§ MATERIAL FOR THIS EXERCISE
━━━

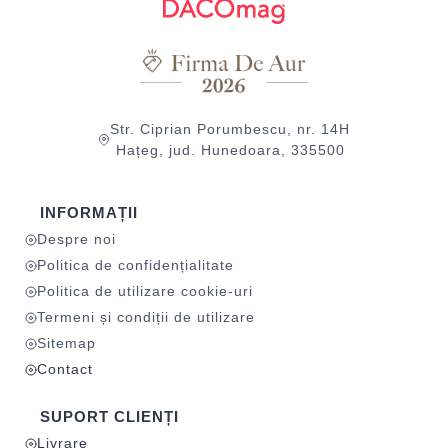
Str. Ciprian Porumbescu, nr. 14H
Hațeg, jud. Hunedoara, 335500
INFORMAȚII
Despre noi
Politica de confidențialitate
Politica de utilizare cookie-uri
Termeni și condiții de utilizare
Sitemap
Contact
SUPORT CLIENȚI
Livrare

━━━

§ BRIEF
The answer should consist of every line above in which "Politica" appears.

§ EXERCISE OUTPUT
Politica de confidențialitate
Politica de utilizare cookie-uri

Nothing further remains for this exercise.